### PROVIDED ENTRIES
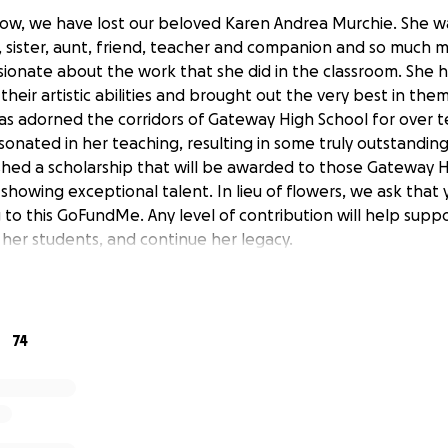
ow, we have lost our beloved Karen Andrea Murchie. She w
 sister, aunt, friend, teacher and companion and so much 
sionate about the work that she did in the classroom. She 
their artistic abilities and brought out the very best in th
as adorned the corridors of Gateway High School for over 
sonated in her teaching, resulting in some truly outstandin
ished a scholarship that will be awarded to those Gateway H
showing exceptional talent. In lieu of flowers, we ask that
 to this GoFundMe. Any level of contribution will help suppo
 her students, and continue her legacy.
74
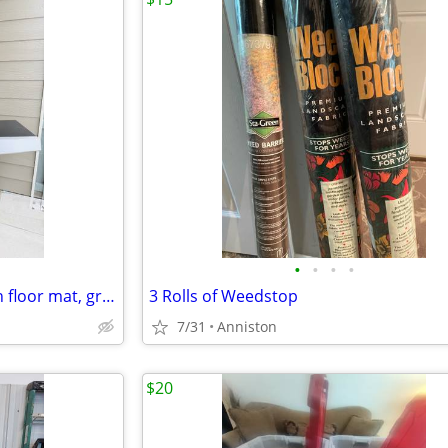
•
•
•
•
Char-Broil Cruise Gas Grill (with floor mat, grill cover, gas cylinder, cleaning
3 Rolls of Weedstop
7/31
Anniston
$20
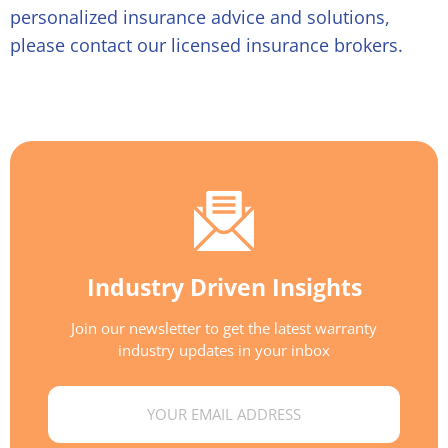
personalized insurance advice and solutions,
please contact our licensed insurance brokers.
Industry Driven Insights
Join our newsletter to get the latest warranty
industry updates in your inbox
Email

### PROBLEM STATEMENT
Your task is to restate word for word the lines from the one containing "her students, and continue her legacy." through the last line of the data, both ends included, with no pictures.

### WRITTEN SOLUTION
 her students, and continue her legacy.
74
•
•
•
•
Char-Broil Cruise Gas Grill (with floor mat, grill cover, gas cylinder, cleaning
3 Rolls of Weedstop
7/31
Anniston
$20
personalized insurance advice and solutions,
please contact our licensed insurance brokers.
Industry Driven Insights
Join our newsletter to get the latest warranty
industry updates in your inbox
Email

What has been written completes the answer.